Collected data entries:
--

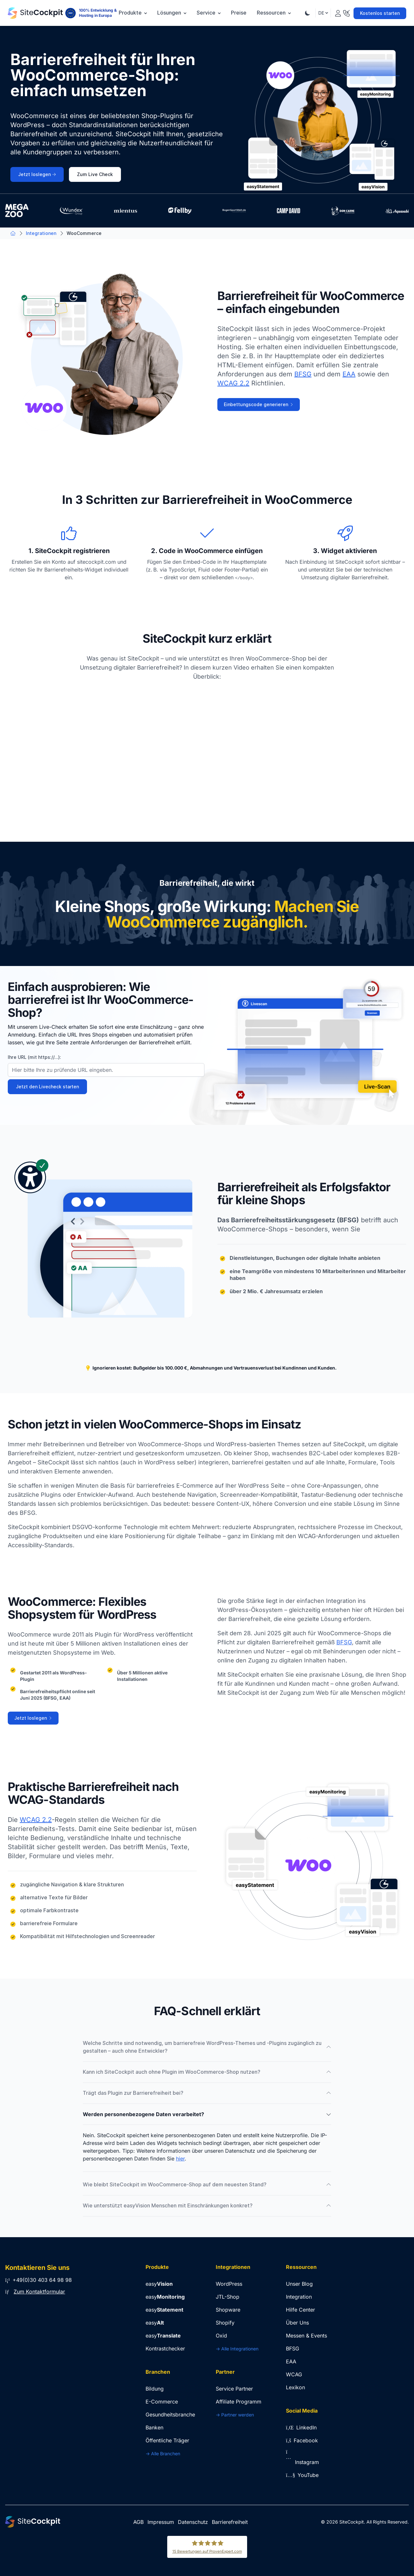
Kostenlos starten (380, 13)
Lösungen (171, 13)
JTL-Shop (227, 2296)
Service (209, 13)
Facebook (302, 2440)
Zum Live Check (95, 174)
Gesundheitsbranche (170, 2414)
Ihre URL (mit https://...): (34, 1057)
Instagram (302, 2462)
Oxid (221, 2335)
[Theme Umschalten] (307, 12)
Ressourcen (274, 13)
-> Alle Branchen (163, 2453)
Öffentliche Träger (167, 2440)
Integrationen (41, 233)
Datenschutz (193, 2522)
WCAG (294, 2374)
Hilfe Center (300, 2309)
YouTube (302, 2475)
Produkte (133, 13)
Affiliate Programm (238, 2401)
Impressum (160, 2522)
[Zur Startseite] (35, 13)
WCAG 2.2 (233, 383)
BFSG (302, 374)
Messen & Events (306, 2335)
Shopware (228, 2309)
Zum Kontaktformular (39, 2291)
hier (180, 2158)
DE (323, 13)
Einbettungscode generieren (258, 404)
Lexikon (295, 2387)
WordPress (229, 2284)
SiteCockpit (351, 2522)
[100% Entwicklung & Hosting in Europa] (70, 13)
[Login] (338, 12)
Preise (238, 13)
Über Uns (297, 2322)
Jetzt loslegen (37, 174)
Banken (154, 2427)
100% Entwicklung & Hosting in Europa (98, 13)
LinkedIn (301, 2427)
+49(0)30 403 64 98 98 (38, 2280)
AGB (138, 2522)
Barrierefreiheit (230, 2522)
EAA (349, 374)
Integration (299, 2296)
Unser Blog (299, 2284)
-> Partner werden (235, 2414)
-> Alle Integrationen (237, 2348)
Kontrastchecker (165, 2348)
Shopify (225, 2322)
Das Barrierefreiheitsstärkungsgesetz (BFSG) (288, 1220)
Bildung (155, 2388)
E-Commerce (162, 2401)
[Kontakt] (346, 12)
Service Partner (234, 2388)
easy (159, 2284)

--

HOW TO COMPLETE THIS TASK:
Quote all the lines above exactly as given. Do not include the pictures.

WORKED SOLUTION:
Kostenlos starten (380, 13)
Lösungen (171, 13)
JTL-Shop (227, 2296)
Service (209, 13)
Facebook (302, 2440)
Zum Live Check (95, 174)
Gesundheitsbranche (170, 2414)
Ihre URL (mit https://...): (34, 1057)
Instagram (302, 2462)
Oxid (221, 2335)
[Theme Umschalten] (307, 12)
Ressourcen (274, 13)
-> Alle Branchen (163, 2453)
Öffentliche Träger (167, 2440)
Integrationen (41, 233)
Datenschutz (193, 2522)
WCAG (294, 2374)
Hilfe Center (300, 2309)
YouTube (302, 2475)
Produkte (133, 13)
Affiliate Programm (238, 2401)
Impressum (160, 2522)
[Zur Startseite] (35, 13)
WCAG 2.2 (233, 383)
BFSG (302, 374)
Messen & Events (306, 2335)
Shopware (228, 2309)
Zum Kontaktformular (39, 2291)
hier (180, 2158)
DE (323, 13)
Einbettungscode generieren (258, 404)
Lexikon (295, 2387)
WordPress (229, 2284)
SiteCockpit (351, 2522)
[100% Entwicklung & Hosting in Europa] (70, 13)
[Login] (338, 12)
Preise (238, 13)
Über Uns (297, 2322)
Jetzt loslegen (37, 174)
Banken (154, 2427)
100% Entwicklung & Hosting in Europa (98, 13)
LinkedIn (301, 2427)
+49(0)30 403 64 98 98 (38, 2280)
AGB (138, 2522)
Barrierefreiheit (230, 2522)
EAA (349, 374)
Integration (299, 2296)
Unser Blog (299, 2284)
-> Partner werden (235, 2414)
-> Alle Integrationen (237, 2348)
Kontrastchecker (165, 2348)
Shopify (225, 2322)
Das Barrierefreiheitsstärkungsgesetz (BFSG) (288, 1220)
Bildung (155, 2388)
E-Commerce (162, 2401)
[Kontakt] (346, 12)
Service Partner (234, 2388)
easy (159, 2284)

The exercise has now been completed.